Once a cationic polymer of a given molecular weight has been chosen, a preferred ratio of polymer to substantially water insoluble particulate substrate can easily be determined experimentally. In general, as the ratio of polymer to substrate is increased there is, at first, a slow but steady increase in the effectiveness of the composite substance in combining with pitch particles. Effectiveness becomes more dramatic as this ratio continues to be increased, until the point is reached where effectivenes levels off, at which point further additions of cationic polymer to the substrate produce no further increases in effectiveness. During recent paper mill trials, a cationic polymer: substrate ratio of 2.5% was found to be effective.

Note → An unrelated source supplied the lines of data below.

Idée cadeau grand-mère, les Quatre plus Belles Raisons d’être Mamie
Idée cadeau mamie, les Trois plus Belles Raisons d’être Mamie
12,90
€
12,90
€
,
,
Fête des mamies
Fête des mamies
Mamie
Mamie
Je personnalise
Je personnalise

Poly(diallyldimethylammonium chloride) is known to have a low affinity for cellulosic materials; Winter, et al., J.Colloid and Interface Science, Vol. III, No. 2, June, 1986, pp. 537-543. Low affinity for cellulosic materials, including papermaking fibers, may be an important reason for the effectiveness of the particulate composite pitch control substances of this invention, since if the polymer employed in such substances had a strong affinity for cellulosic fibers, the composite substance, instead of combining with pitch particles, would instead combine with the overabundance of cellulosic fiber and fines in the furnish.
Slurries of cationic particulate composite pitch control substances useful in practicing this invention can also be prepared by continuously adding an aqueous solution of the cationic polymer, for example poly(diallyldimethylammonium chloride), to a flowing aqueous slurry of the substrate particles and then passing the resultant aqueous cationic slurry through a static mixer, from which the slurry can then be fed to the wet end of a papermaking machine.

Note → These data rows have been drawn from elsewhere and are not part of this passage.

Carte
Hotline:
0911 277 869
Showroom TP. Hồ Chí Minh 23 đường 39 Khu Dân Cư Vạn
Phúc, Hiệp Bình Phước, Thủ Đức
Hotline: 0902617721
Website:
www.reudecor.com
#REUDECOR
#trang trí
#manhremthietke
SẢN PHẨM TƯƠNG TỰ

The relatively high molecular weight alkylene oxide polymers which can be used in conjunction with the above-described cationic particulate composite pitch control substances in practicing this invention are nonionic high molecular weight polymers with a molecular weight of at least about 500,000, as determined by intrinsic viscosity measurements, and preferably a molecular weight of from about 1,000,000 to about 12,000,000. Representative of such alkylene oxide polymers are ethoxylates, propoxylates and ethoxylate/propoxylates, such as polyethylene glycols (polyoxyethylenes), polypropylene glycols (polyoxypropylenes), polyoxyalkylene ethylene glycol and propylene glycol condensates, tridecyloxypoly(ethyleneoxy)ethanols and polyoxyethylene/polyoxypropylene block copolymers; ethoxylates and propoxylates of straight or branched chain fatty acids or alcohols, and particularly naturally occurring fatty acids or alcohols, including polyethyoxylated fatty acid esters such as polyoxyethylene coconut fatty acid esters, polyethoxylated tall oils and polyethoxylated vegetable oils, polyoxyethylene lauryl ethers, myristyl ethers, cetyl ethers, decyl ethers, stearyl ethers, isostearyl ethers, cetostearyl ethers, oleyl ethers, isohexadecyl ethers and soya sterol ethers, polyethoxylated tallow alcohols, polyethoxylated sorbitol, polyethoxylated lanolin alcohols and polyethoxylated acylated lanolin alcohols; ethoxylates and propoxylates of fatty acid glycerides, such as polyoxyethylene glyceryl stearates, laurates and coconates, polyethoxylated castor oil, polyethoxylated hydrogenated castor oil and complex tallow glyceride polyethoxylates; ethoxylates and propoxylates of sorbitan, sorbital and sorbitol fatty acid esters and fatty alcohol ethers, such as polyoxyethylene sorbital laurates, polyoxyethylene sorbitol stearates, polyoxyethylene sorbital oleates, polyoxyethylene sorbitol monotallate, polyoxyethylene sorbitan oleates, stearates, palmitates, laurates and tallates, and polyoxyethylene sorbital oleyl and stearyl ethers. Ethylene oxide polymers preferred for use in practicing this invention are represented by the formula:
--CH2 CH2 O--n
wherein n' is a number such that those polymers will have an average molecular weight of at least about 500,000 up to about 12,000,000.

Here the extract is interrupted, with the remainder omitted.